2,580 F-104 were employed by the air forces of 15 countries in about 50 years.
The F-104 represented a huge leap forward for all those countries that passed from old subsonic and “forgiving” jets to a multirole bisonic aircraft which called for a much greater concentration on the part of pilots who were often faced with split second decisions.
The transition from the previous generation of aircraft to the high performances of the F-104 was often far from painless. One of the main users of this aircraft, the Luftwaffe, that owned 916 F104Gs, was beset by numerous tragic accidents.
Even if these were to be blamed on human factor and on poor weather conditions that the German pilots had to deal with, rather than on the aircraft itself, the Starfighter was nonetheless undeservedly dubbed the “widow maker”.
An epithet that was firmly rejected by the Italian pilots who have been involved with the F-104 for over forty years and who can only but attest their genuine love for this fighter, appreciate its great power and reliability and who prefer to call it with the nicknames “Spillone” and “Chiodo” (“Nail”).
Abroad the aircraft was most commonly known as “Zipper” or a “missile with a man in it”.

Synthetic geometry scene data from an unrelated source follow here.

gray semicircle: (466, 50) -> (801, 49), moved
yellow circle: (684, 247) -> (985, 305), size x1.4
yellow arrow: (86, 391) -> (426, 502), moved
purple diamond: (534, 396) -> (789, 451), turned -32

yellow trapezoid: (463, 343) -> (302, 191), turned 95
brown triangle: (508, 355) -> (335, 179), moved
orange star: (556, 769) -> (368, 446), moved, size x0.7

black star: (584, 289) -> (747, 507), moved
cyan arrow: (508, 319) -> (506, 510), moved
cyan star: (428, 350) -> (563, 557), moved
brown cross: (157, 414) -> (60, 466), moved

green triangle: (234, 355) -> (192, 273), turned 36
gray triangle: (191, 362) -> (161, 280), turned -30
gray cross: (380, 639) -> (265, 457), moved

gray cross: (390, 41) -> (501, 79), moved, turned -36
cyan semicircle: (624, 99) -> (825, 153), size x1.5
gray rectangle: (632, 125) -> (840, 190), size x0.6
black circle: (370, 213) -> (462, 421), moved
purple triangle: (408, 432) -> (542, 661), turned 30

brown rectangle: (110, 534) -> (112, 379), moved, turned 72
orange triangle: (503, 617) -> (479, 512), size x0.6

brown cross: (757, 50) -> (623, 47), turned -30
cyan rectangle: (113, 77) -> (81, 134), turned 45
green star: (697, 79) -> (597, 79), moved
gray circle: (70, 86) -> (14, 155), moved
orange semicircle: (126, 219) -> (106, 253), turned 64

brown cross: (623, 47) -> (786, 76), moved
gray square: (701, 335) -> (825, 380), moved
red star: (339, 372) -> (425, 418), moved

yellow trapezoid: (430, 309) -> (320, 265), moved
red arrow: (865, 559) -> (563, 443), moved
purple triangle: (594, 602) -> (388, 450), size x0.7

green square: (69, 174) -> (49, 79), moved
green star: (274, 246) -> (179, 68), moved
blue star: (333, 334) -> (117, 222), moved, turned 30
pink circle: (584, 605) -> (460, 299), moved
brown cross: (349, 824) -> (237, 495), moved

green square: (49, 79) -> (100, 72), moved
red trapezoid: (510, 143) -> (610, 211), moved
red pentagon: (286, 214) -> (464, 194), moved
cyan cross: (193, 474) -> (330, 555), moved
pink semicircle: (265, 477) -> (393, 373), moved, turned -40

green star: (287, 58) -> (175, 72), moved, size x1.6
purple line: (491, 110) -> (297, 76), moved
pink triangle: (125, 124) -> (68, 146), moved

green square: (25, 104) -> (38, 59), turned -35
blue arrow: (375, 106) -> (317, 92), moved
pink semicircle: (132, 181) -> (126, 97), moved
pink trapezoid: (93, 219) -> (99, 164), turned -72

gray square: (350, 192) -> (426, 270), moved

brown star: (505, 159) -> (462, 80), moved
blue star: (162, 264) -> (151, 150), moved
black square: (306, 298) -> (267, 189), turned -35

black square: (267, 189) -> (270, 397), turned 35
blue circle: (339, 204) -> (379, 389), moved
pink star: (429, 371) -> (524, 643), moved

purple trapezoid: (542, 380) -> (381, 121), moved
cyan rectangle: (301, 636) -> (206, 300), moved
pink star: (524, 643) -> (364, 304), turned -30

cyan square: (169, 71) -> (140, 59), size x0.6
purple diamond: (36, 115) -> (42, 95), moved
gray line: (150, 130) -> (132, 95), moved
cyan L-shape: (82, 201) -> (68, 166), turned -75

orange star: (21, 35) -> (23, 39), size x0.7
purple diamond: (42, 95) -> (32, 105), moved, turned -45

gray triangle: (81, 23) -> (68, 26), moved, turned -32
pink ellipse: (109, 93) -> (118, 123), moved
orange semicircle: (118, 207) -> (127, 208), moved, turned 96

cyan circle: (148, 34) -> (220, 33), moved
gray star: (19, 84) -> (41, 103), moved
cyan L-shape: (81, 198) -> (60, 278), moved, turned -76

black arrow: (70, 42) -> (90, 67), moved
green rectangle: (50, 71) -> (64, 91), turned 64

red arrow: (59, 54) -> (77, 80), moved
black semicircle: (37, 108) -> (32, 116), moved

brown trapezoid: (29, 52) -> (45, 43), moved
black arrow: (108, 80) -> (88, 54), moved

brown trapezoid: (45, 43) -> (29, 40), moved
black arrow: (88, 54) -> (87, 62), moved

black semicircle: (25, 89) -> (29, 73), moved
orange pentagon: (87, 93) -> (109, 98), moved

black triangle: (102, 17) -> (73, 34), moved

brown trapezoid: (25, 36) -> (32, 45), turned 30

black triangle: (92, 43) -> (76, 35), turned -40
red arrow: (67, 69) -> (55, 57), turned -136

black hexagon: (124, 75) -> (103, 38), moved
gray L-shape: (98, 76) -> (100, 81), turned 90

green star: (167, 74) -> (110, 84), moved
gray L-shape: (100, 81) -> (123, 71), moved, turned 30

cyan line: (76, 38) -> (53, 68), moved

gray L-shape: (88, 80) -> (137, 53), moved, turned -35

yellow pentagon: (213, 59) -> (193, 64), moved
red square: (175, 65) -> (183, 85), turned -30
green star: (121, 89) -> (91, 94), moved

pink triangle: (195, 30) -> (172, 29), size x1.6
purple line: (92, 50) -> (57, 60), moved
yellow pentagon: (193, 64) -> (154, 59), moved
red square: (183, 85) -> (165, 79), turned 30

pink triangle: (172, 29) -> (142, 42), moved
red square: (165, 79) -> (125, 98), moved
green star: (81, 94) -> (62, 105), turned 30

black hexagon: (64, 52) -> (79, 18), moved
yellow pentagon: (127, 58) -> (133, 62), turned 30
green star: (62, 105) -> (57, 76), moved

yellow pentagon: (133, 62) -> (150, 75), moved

Overall, despite many years of service, the F-104 has proven to have an accident rate that is in line with comparable aircraft, and in some cases much lower.
One of the most fearful things of flying an F-104, was performing a quite “flat” approach at about 180 kts as the one shown in this picture.
Taken by Roberto Botteghi at Rimini airbase between the end of 1980s and the beginning of the 1990s, the photo depicts a Starfighter on short final buzzing people’s heads at very a high speed (for sure higher than that of a modern C-17 or Eurofighter Typhoon).
Unlike what happened to most past and modern planes, the pilot had to keep the throttle at about 80% RPM: with such small wings, the aircraft used a Boundary Layer Control system to blow engine air over the leading edge of the wing and generate enough lift to keep the aircraft flying on approach.